There are three rotary kilns as well as two shaft kilns with a combined calcination capacity of 550 tpd. Kiln feed magnesite is fired in the kilns to produce either caustic calcined magnesia (at about 900°C) or deadburned magnesia (at about 1.800°C). During calcination magnesite (MgCO3) is decomposed to Magnesia by release of Carbon dioxide. The calcination process which controls the formation of magnesia crystals as well as the location and behavior of impurities is a key driver of the characteristics of the final products (e.g. specific gravity, reactivity, specific surface area, loss on ingition, etc.).

The most critical aspect of calcination, both in terms of quality and efficiency, is the control of the temperature profile in the kiln. Control is achieved by varying several parameters such as fuel/air ratio, primary and secondary air flow and flame shape.

The rotary kilns are equipped with PLCs for motor control and monitoring of several parameters. All kilns are also equipped with electrostatic filters, the most effective and expensive devices for the prevention of fine particles escaping to the atmoshere as dust. Electrostatic filter operation is complex and controlled by numerous parameters such as gas temperature, pressure and entry speed, electrode voltage and coolant flow.

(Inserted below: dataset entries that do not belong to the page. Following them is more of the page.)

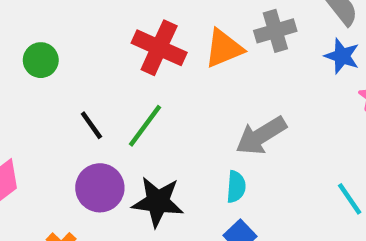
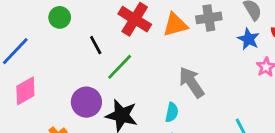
black line: (91, 125) -> (96, 45), moved
gray arrow: (261, 136) -> (191, 82), turned 80

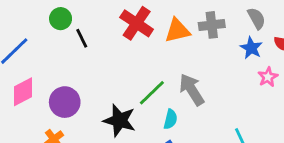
black line: (96, 45) -> (82, 38), moved
green line: (120, 67) -> (152, 93), moved
purple circle: (86, 102) -> (65, 102), moved

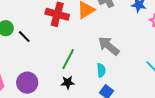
green line: (152, 93) -> (68, 59), moved
black star: (119, 120) -> (68, 82), size x0.6

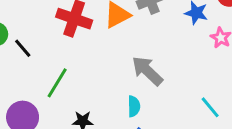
green line: (68, 59) -> (57, 83), moved

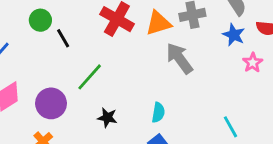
gray arrow: (147, 71) -> (179, 58), moved

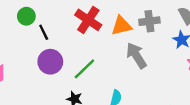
green line: (90, 77) -> (84, 69), moved
purple circle: (51, 103) -> (50, 62), moved

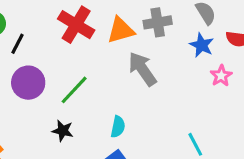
black line: (44, 32) -> (17, 44), turned 56

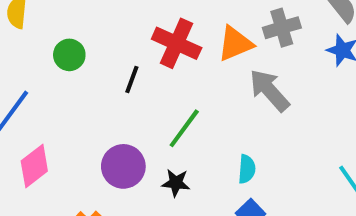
black line: (17, 44) -> (132, 79), moved
purple circle: (28, 83) -> (123, 166), moved

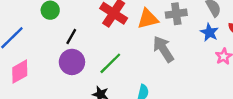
black line: (132, 79) -> (71, 37), moved
purple circle: (123, 166) -> (72, 62), moved

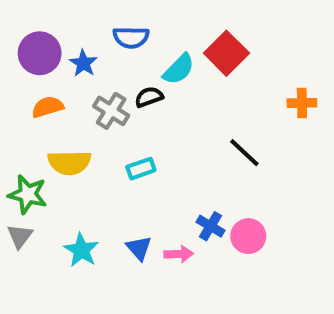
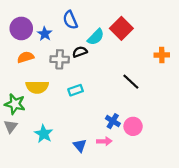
blue semicircle: (131, 37) -> (70, 20), turned 66
gray cross: (111, 111) -> (60, 59), turned -30
blue triangle: (139, 248) -> (80, 146), moved
pink arrow: (179, 254) -> (104, 141), moved

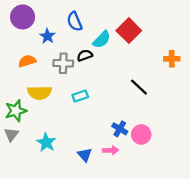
purple circle: (21, 28) -> (23, 17), moved
green star: (15, 104) -> (16, 111), turned -30

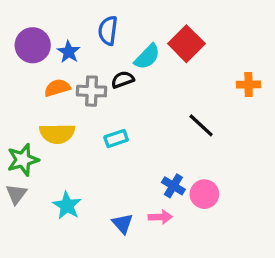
purple circle: (23, 17) -> (33, 45), moved
blue semicircle: (75, 21) -> (108, 31), turned 30
orange semicircle: (27, 61) -> (57, 88), moved

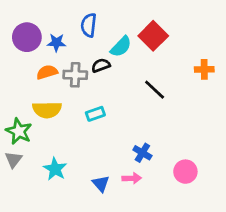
blue star: (69, 52) -> (56, 43), turned -30
black line: (201, 125) -> (155, 90), moved
green star: (23, 160) -> (19, 131), turned -30
pink circle: (204, 194) -> (185, 172), moved

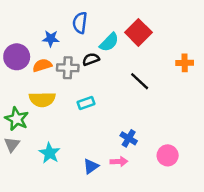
purple circle: (27, 37) -> (17, 57), moved
blue triangle: (101, 184) -> (91, 166), turned 35

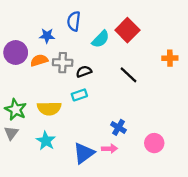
black semicircle: (91, 59) -> (84, 72), moved
yellow semicircle: (42, 99) -> (49, 108), moved
blue triangle: (91, 166) -> (84, 153), size x1.5

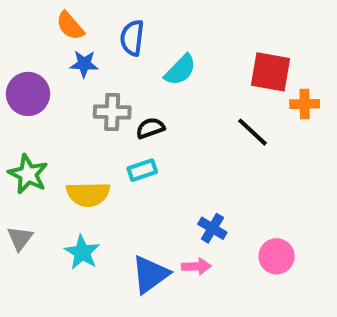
red square: (127, 30) -> (271, 72), moved, turned -35
orange semicircle: (39, 60) -> (70, 26), moved, turned -114
black line: (129, 75) -> (252, 132), moved
green star: (16, 110) -> (28, 174), moved

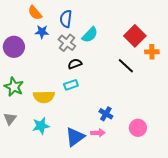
red square: (271, 72) -> (135, 36), turned 35
gray cross: (112, 112) -> (67, 43), moved, turned 36
cyan star: (82, 252) -> (41, 126), turned 30

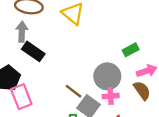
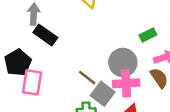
pink cross: (111, 96) -> (126, 83), size x1.5
pink rectangle: (21, 97) -> (32, 82), turned 30

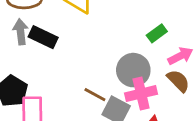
black rectangle: (45, 35) -> (43, 37), moved

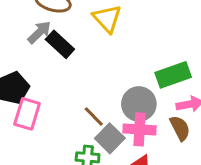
gray arrow: (21, 32) -> (39, 32), turned 35
green rectangle: (157, 33) -> (173, 75), size x1.6

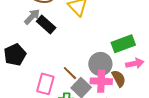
pink rectangle: (27, 114) -> (45, 84), moved
brown semicircle: (180, 128) -> (119, 78), moved

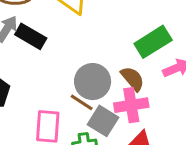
gray circle: (100, 64) -> (93, 82), moved
brown semicircle: (119, 78) -> (133, 79), moved

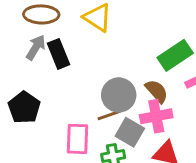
black rectangle: (31, 36) -> (59, 54), turned 40
brown line: (82, 102) -> (109, 115), turned -50

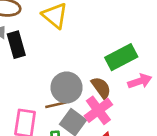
pink cross: (156, 116) -> (98, 110), turned -32

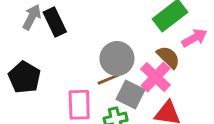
brown semicircle: (101, 88) -> (168, 57), moved

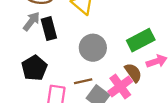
gray circle: (117, 59) -> (93, 48), moved
black pentagon: (24, 77) -> (34, 68), moved

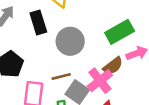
black rectangle: (49, 29) -> (38, 23), moved
brown semicircle: (133, 73) -> (113, 66), turned 90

Rotary kilns have integrated coolers where the calcined material’s temperature is allowed to drop in a controlled fashion. Output material is screened to remove over-burned material and leftover impurities. Then the material is transferred to warehouses via conveyor belts. The material processed in the shaft kilns is extracted by special mechanical devices and wagons and piled next to the kilns to cool down. It is then trucked to storage or directly fed to the final processing plant.